Experiments in 8080 static/jit compilation

I’ve spent a lot of spare time over the last few years playing with emulating old computer architectures. I also spend my day job mentoring (and even occasionally writing) C#. This project combines those two areas of interest and asks the question: “Is it possible to recompile 8080 assembly into CLR IL”

Did it work? Yes! I have successfully built a fully functional Space Invaders emulator with the 8080 cpu core purely implemented in IL.

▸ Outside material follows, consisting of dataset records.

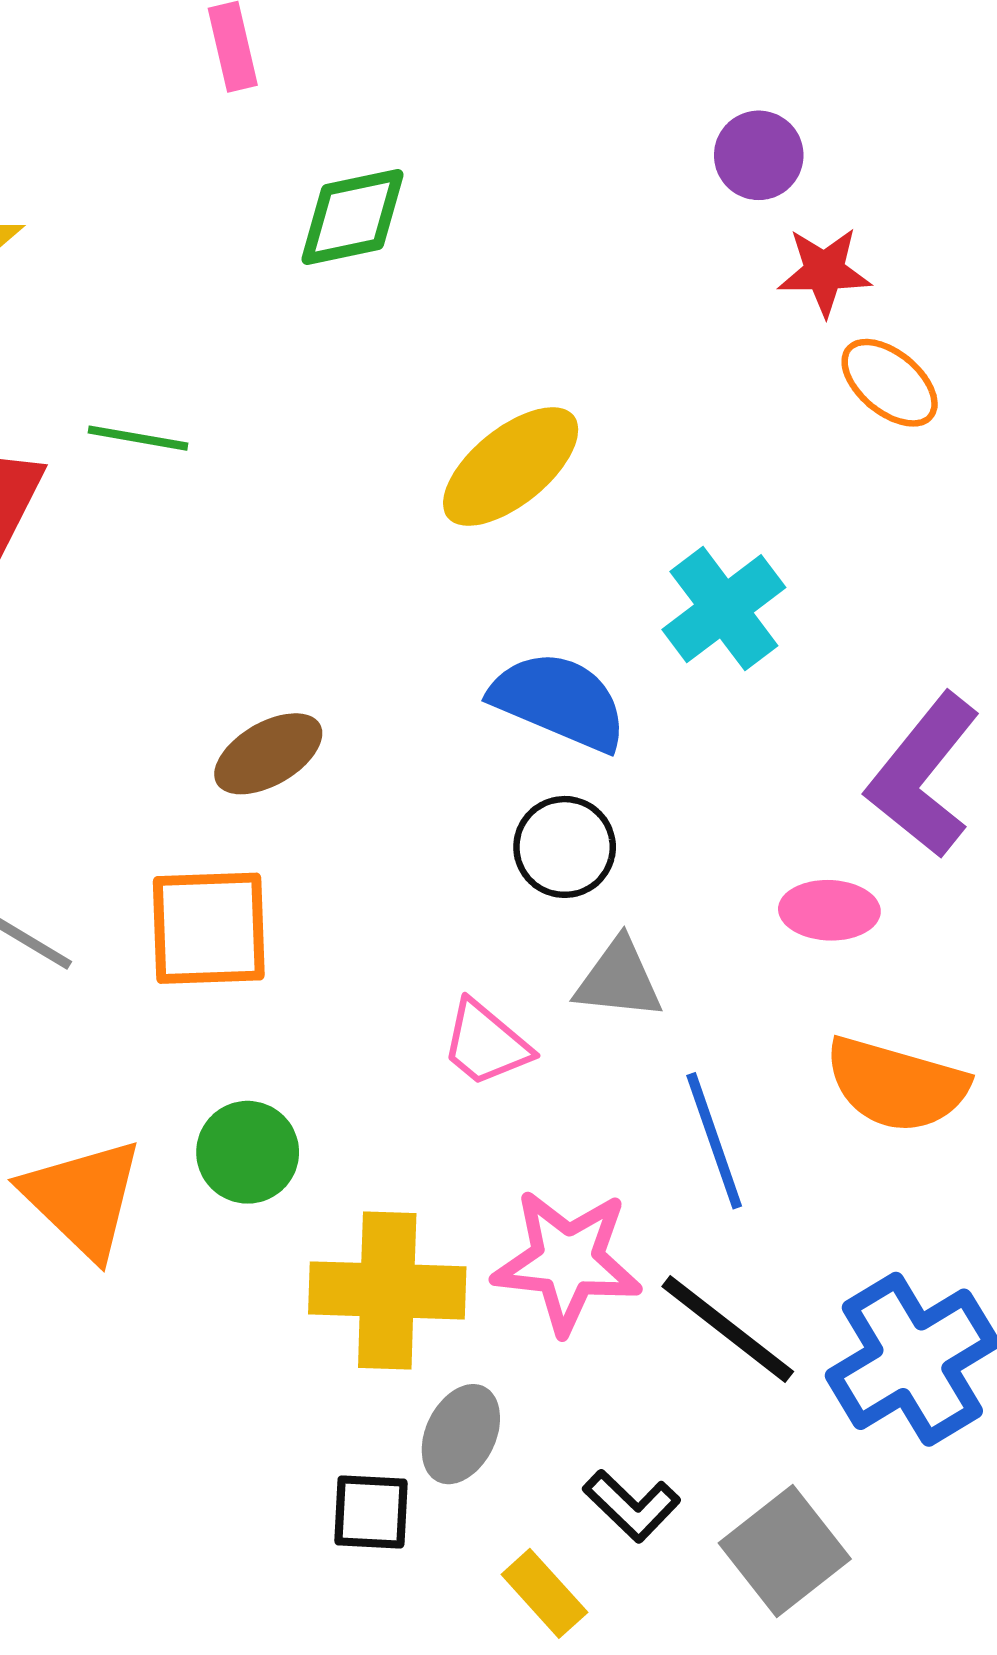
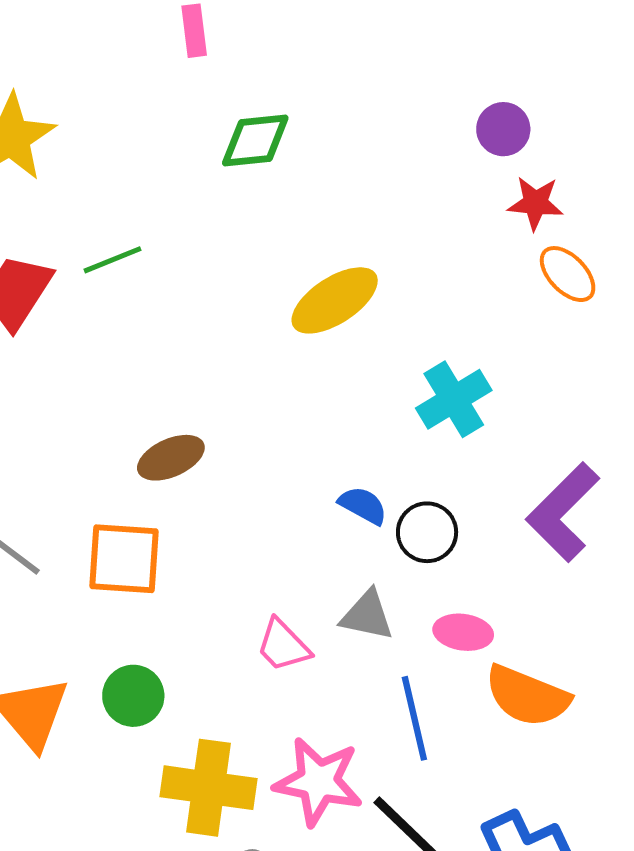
green line: (138, 438) -> (113, 260), turned -38
blue semicircle: (559, 701) -> (363, 505), moved, size x0.6
black circle: (565, 847) -> (427, 532), moved
pink ellipse: (829, 910) -> (463, 632), moved

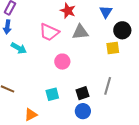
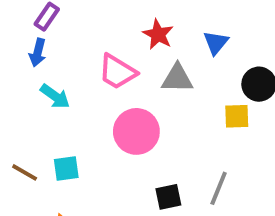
blue triangle: (106, 12) -> (216, 43), moved
pink circle: (62, 62) -> (136, 131), size x1.5
cyan square: (52, 94) -> (66, 169), moved

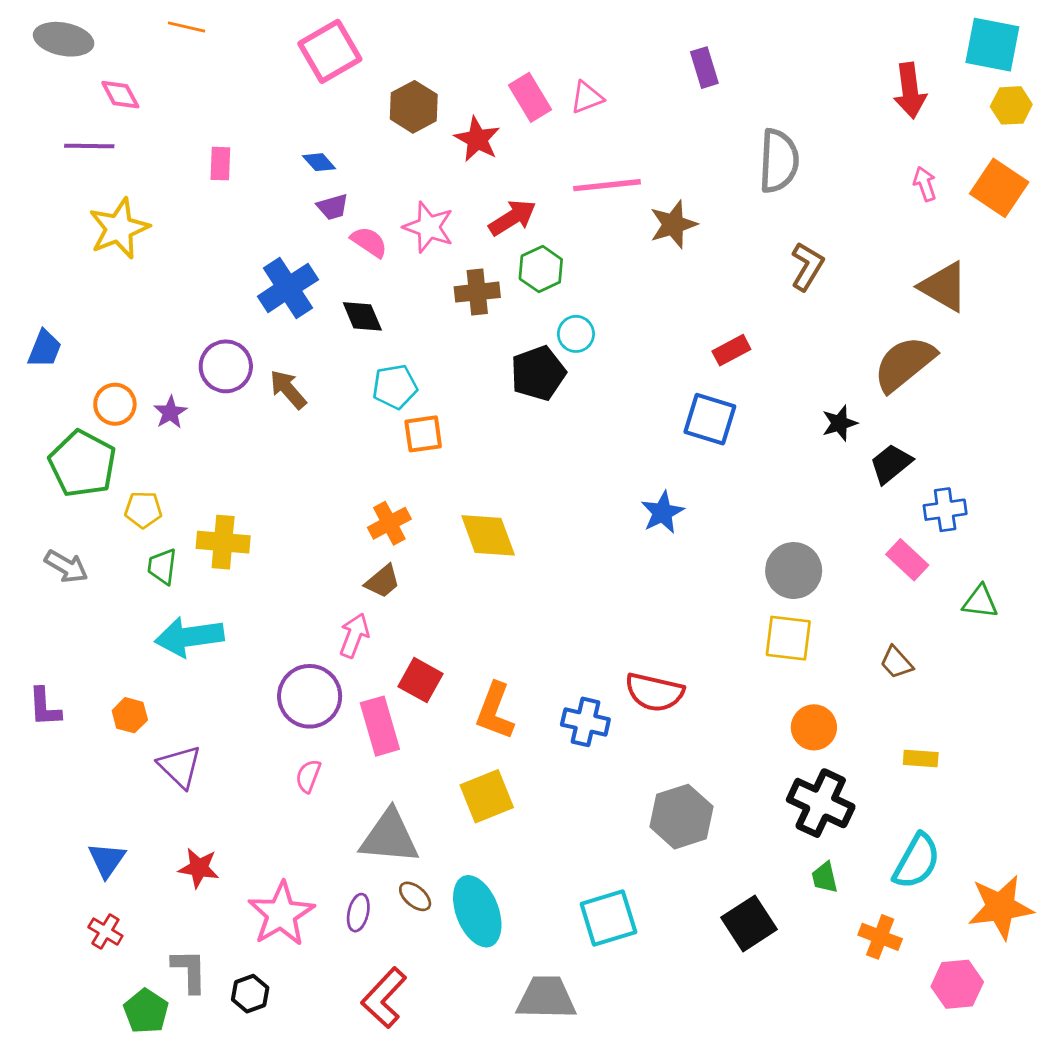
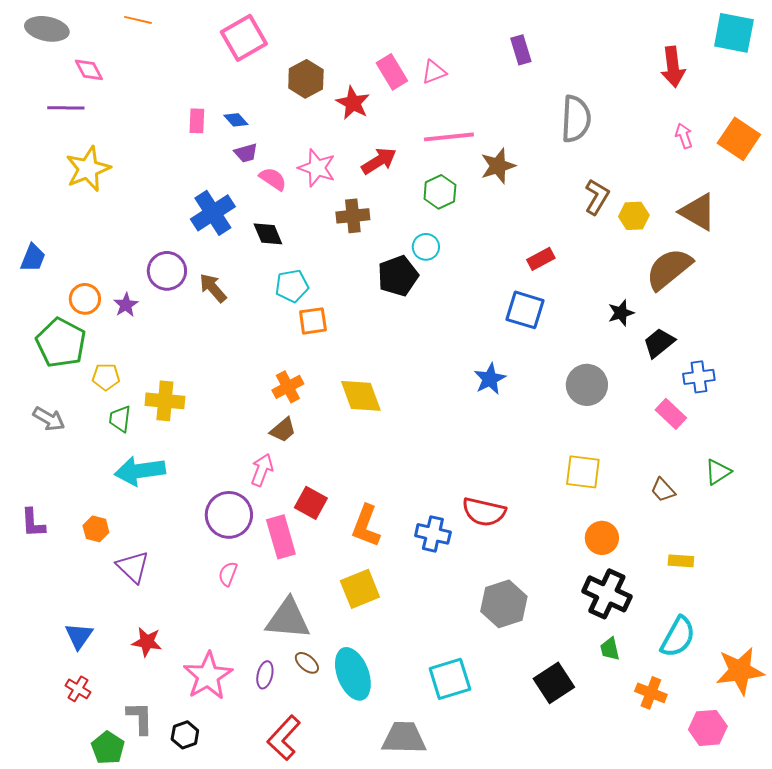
yellow hexagon: (1011, 105) -> (634, 216), moved
pink rectangle: (220, 164) -> (197, 121), moved
green hexagon: (541, 269) -> (440, 192), moved
gray circle: (794, 571) -> (587, 385), moved
green triangle: (980, 602) -> (718, 472), moved, turned -40

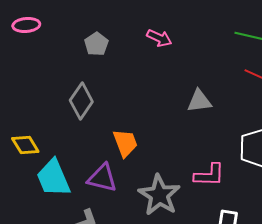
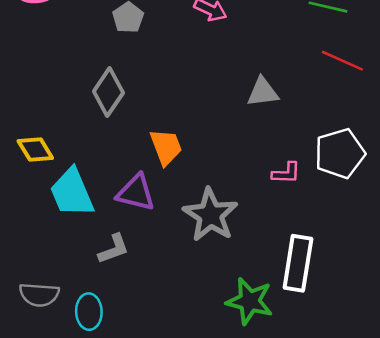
pink L-shape: (209, 175) -> (286, 173), moved, size x0.7

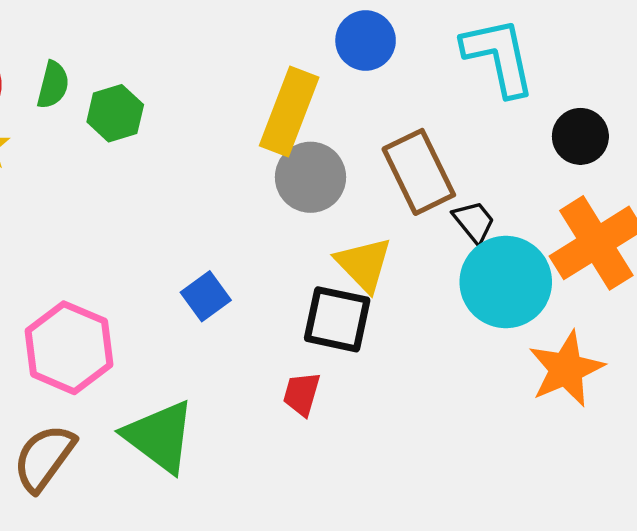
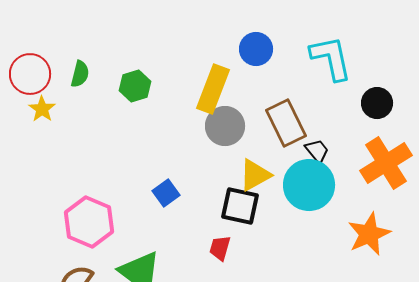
green hexagon: (115, 113) -> (135, 86), moved
yellow triangle: (364, 264) -> (255, 175), turned 45
cyan circle: (506, 282) -> (309, 185), moved

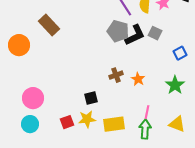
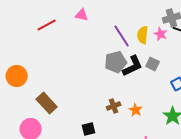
brown rectangle: (49, 25) -> (47, 103), moved
gray pentagon: (118, 31) -> (116, 62), turned -30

This blog post covers some of the details of what 8080 assembly looks like, what IL looks like, the process of mapping one to the other and also a fair bit of details about the complications involved.

8080 Architecture

To start we need an understand of what an 8080 actually is. Interally the 8080 is a processor with the 7 8 bit registers, 5 flags, a 16 bit stack pointer, and a 16 bit program counter.

Registers	Flags
A (accumulator)	Carry flag (did the last result carry 255 + 1 = 0 w/carry 0-1=255 w/carry)
B	Sign flag (was the result of the last operation twos complement negative?)
C	Zero flag (was the result of the last operation zero?)
D	Parity flag (did the last result have even parity or odd parity?)
E	Aux Carry flag (c.f. https://en.wikipedia.org/wiki/Adjust_flag)
H
L

Externally, treated as a black box, it’s quite a simple architecture with the following inputs & outputs:

A 16 bit address bus which can have lines hooked up to anything from raw memory, to memory mapped IO devices.
- That is, whilst the CPU can only reference addresses from 0x0000-0xFFFF there’s no guarantees whatsoever that addresses refer to R/W memory. One could be hooked up to an LED and writing to it changes the color of the LED, the next could not be wired up at all etc.
Up to 255 IN/OUT ports which can be hooked up to any devices the designers selected (sound chips, serial ports, dedicated hardware for mathematical operations, etc)
A single interrupt line from which the external architecture can say “jump to start executing at address X” where X is one of a pre-defined set of 8 addresses

Note: It’s obviously a lot more complicated than that in detail, this high level view is sufficient for our emulation!

8080 Assembly

With that context in mind we can look at what a simple piece of 8080 assembly code looks like both in textual form and in assembled bytes. The 8080 provides 255 different operations that it can perform. These generally characterise as:

8 bit arithmetic
- e.g. ADI $ => register A = A + $ (the next byte) and set all the flags
- CMP B => Check value of A - B and set all flags (but don’t actually change A)
16 bit arithmetic
- e.g. INX B => BC = BC + 1
8 bit load/store
- e.g. LDA a16 => Get whatever is at memory address a16 and put it in A
- MVI E,d8 => Put the next byte into E
Jumps/Calls
- e.g. JZ $addr => Jump immediately to the fixed 16 bit address $addr if and only if the zero flag is set
- CNC $addr => Push next instruction to stack and then jump to $addr if and only if the carry flag is not set
- RET => Return to the address referred to by the top two bytes of the stack
- PCHL => Set the program counter to the value of the HL register pair (dynamic jump)
Misc
- e.g. NOP => Do nothing
- HLT => Stop cpu

Code like this will get assembled from something like (taken from https://en.wikipedia.org/wiki/Intel_8080#Example_code):

            mov     a,b         ;Copy register B to register A
            ora     c           ;Bitwise OR of A and C into register A
            rz                  ;Return if the zero-flag is set high.
loop:       ldax    d           ;Load A from the address pointed by DE
            mov     m,a         ;Store A into the address pointed by HL
            inx     d           ;Increment DE
            inx     h           ;Increment HL
            dcx     b           ;Decrement BC   (does not affect Flags)
            mov     a,b         ;Copy B to A    (so as to compare BC with zero)
            ora     c           ;A = A | C      (set zero)
            jnz     loop        ;Jump to 'loop:' if the zero-flag is not set.   
            ret                 ;Return

to the bytes 78 B1 C8 1A 77 13 23 0B 78 B1 C2 03 10 C9 where the byte 0x78 literally means “MOV A,B” or “Move the value in register B into A”.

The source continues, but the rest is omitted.